= Winterbottom (musical family) =

Family of 19th and 20th century military musicians

The Winterbottom family was a family of military band musicians active in the British forces in the nineteenth and early 20th centuries. The best known was Frank Winterbottom: he was director of music, Royal Marine Bands between 1890 and 1910.

The founder of the dynasty was John Winterbottom (1795 – 1855), who served in the 1st Life Guards, fought at Waterloo, and from 1839 until his death was appointed warden of the Tower of London. He married Winifred Midwinter in 1817 and there were eight children. Five of his sons and two of his grandsons became famous military musicians.

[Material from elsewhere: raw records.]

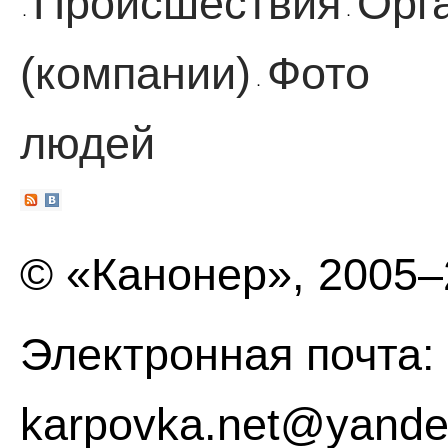
Происшествия
Орг
·
·
(компании)
Фото
·
людей
© «Канонер», 2005
Электронная почта:
karpovka.net@yande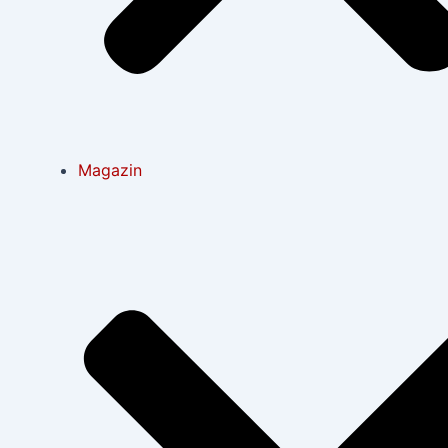
Magazin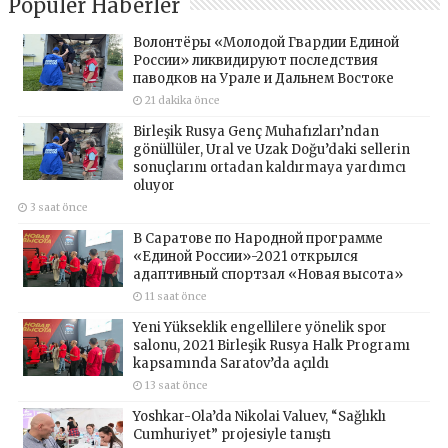
Popüler Haberler
Волонтёры «Молодой Гвардии Единой
России» ликвидируют последствия
паводков на Урале и Дальнем Востоке
21 dakika önce
Birleşik Rusya Genç Muhafızları’ndan
gönüllüler, Ural ve Uzak Doğu’daki sellerin
sonuçlarını ortadan kaldırmaya yardımcı
oluyor
3 saat önce
В Саратове по Народной программе
«Единой России»-2021 открылся
адаптивный спортзал «Новая высота»
11 saat önce
Yeni Yükseklik engellilere yönelik spor
salonu, 2021 Birleşik Rusya Halk Programı
kapsamında Saratov’da açıldı
13 saat önce
Yoshkar-Ola’da Nikolai Valuev, “Sağlıklı
Cumhuriyet” projesiyle tanıştı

- Thomas Winterbottom (c1815 – 1869). John Winterbottom's eldest son, he served in the 1st Life Guards and the Royal Marines, Plymouth, played in the band of the Royal Horse Guards for nine years, and (at Plymouth) was bandmaster of the Royal Marine Light Infantry Band from 1851 until his death. He was interred in Plymouth Cemetery.
- William Winterbottom (c1820 – 29 September 1889). He was a trombone player who played as bandsman, 1st Life Guards and as principal trombone with the Philharmonic Opera and elsewhere. From 1857 he was bandmaster of the Royal Marines at Woolwich (following his brother Henry), and in 1869 took over from his brother Thomas at Plymouth. He made arrangements of operetta and other popular music for brass instruments, and published piano arrangements of Gilbert & Sullivan.
- John Winterbottom (1825 –1897) was a bassoon player who began his career in the Julien Orchestra. In 1852 he travelled to Australia where he was the conductor of a series of promenade concerts. By 1870 he was back in the UK as bandmaster of Royal Marine Artillery, and from 1892 (on his retirement) was appointed bandmaster of the Artists' Rifle Volunteers.
- Henry Winterbottom (dates unknown) was bandmaster of the 7th Royal Fusiliers, the 18th Royal Irish Regiment and (1854–6) of the Royal Marines at Woolwich.
- Ammon Winterbottom (died 1891) was a double-bass player, a member of the Queen Victoria's private band who also played with the Royal Italian Opera and the Philharmonic Orchestra. He was the father of:
  - Frank Winterbottom (21 March 1861 – January 1930). Born in London and educated at Bruce Castle School, Tottenham, he trained as a cellist, was a professor of music at Dulwich College, and (between 1890 and 1910) was director of music for the Royal Marines Band at Plymouth. In his later years he was an instructor at the Royal Military School of Music. He was also a conductor of classical orchestral music and a composer, of the ballets Jorinda and Phantasma, and of the Seven Ages Suite (1892, after Shakespeare), as well as of string quartets and cello music. But his primary legacy comes from his numerous arrangements for military band, still in widespread use. He died, aged 68, in London.
  - Charles Henry Winterbottom (1866 – 1935) was a double-bass player. He played in the Victoria, Edward VII and George V bands, was a founding member of the London Symphony Orchestra (principal double bass, 1904–33) and a professor at both the Royal Academy of Music and the Royal College of Music. He is credited with the creation of new fingering techniques for the double bass. Winterbottom was a friend of Edward Elgar and owned a rare Maggini bass called 'The Old Lady'.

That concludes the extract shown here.